Grand Challenges Annual Meeting 2021

**NOTE: This opportunity was open only to participants who registered for and attended the 2021 Grand Challenges Annual Meeting (virtual format).

THE OPPORTUNITY

The Grand Challenges Annual Meeting fosters innovation and international collaboration to address the biggest challenges in global health and development. It has been held in 11 countries over the past 16 years and in a virtual format this year and last. The COVID-19 pandemic has shown the world the challenges and opportunities ahead with new clarity. The 2021 Annual Meeting will be dedicated to a "new normal" for global health, one in which the lessons from the COVID-19 response inform best practices for a healthier, more equitable future. Our goal is to support a global community of problem solvers who work together to set an innovation agenda and do the breakthrough science to deliver on it – to go further and faster together.

THE CHALLENGE

This Call-to-Action provides an opportunity for Grand Challenges Annual Meeting participants to take action based on ideas they developed and people they met at the meeting. As noted by past applicants in their submitted proposals, the meeting provides diverse ways to combine expertise and perspectives to speed the impact of what would otherwise be separate work by individual investigators. The grants awarded for the 2018-2020 Call-to-Action show this. And we hope that interactive elements at this year’s virtual meeting will still provide ways to catalyze collaborative projects that will yield a tangible solution to a key problem by the end of the grant.
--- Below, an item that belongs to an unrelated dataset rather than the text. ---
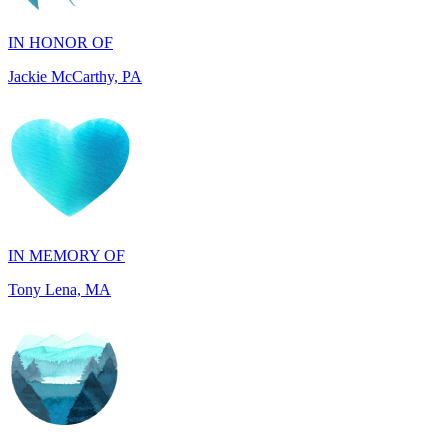
Jackie McCarthy, PA
IN MEMORY OF
Tony Lena, MA
IN HONOR OF
Joseph and Carol Perkins, AZ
Please note that besides this Call-to-Action request for proposals open to meeting participants, there are also public grant opportunities being launched at the meeting.

Funding

Each meeting participant will have one opportunity to apply as the primary applicant for a USD $100,000 grant or a collaborative USD $200,000 grant, both with an 18-month grant duration. Collaborative awards require the participation of at least two meeting participants from different institutions. While restricted to one application as the primary applicant, meeting participants may participate as collaborators in multiple collaborative applications. Priority will be given to new or newly expanded collaborations, rather than to existing partners seeking new funding.
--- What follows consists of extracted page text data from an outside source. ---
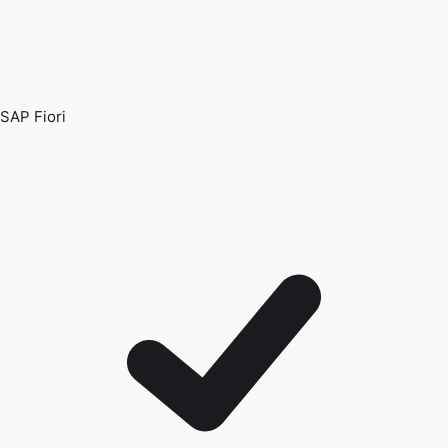
SAP Fiori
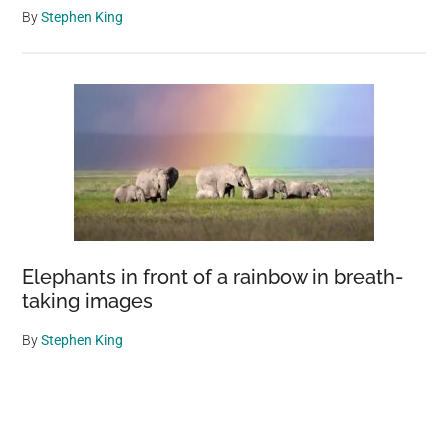
By
Stephen King
Elephants in front of a rainbow in breath-
taking images
By
Stephen King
We will give highest priority to proposed projects that:

  • Contribute to a partnership network that engages the world's most creative minds and empowers those with the local perspective required to direct the right approaches to the right parts of the problems to ensure success. We will therefore prioritize grants to investigators from low- and middle-income countries and a balanced representation of women principal investigators. Their collective action and directed energy will help solve today's key problems in global health, while building a mechanism ready to solve tomorrow's
  • Are likely to yield a tangible answer to a question or solution to a problem within the grant term under the near-term constraints associated with the COVID-19 pandemic
  • Are explicitly aligned with the content within the meeting's scientific track sessions. Please note that individual proposals will be reviewed based on their alignment with one primary track and the content presented there. Eligible scientific tracks for this Call-to-Action are listed below, and they include the entire Keystone Symposia Global Health Series conference that overlaps with the Grand Challenges Annual Meeting.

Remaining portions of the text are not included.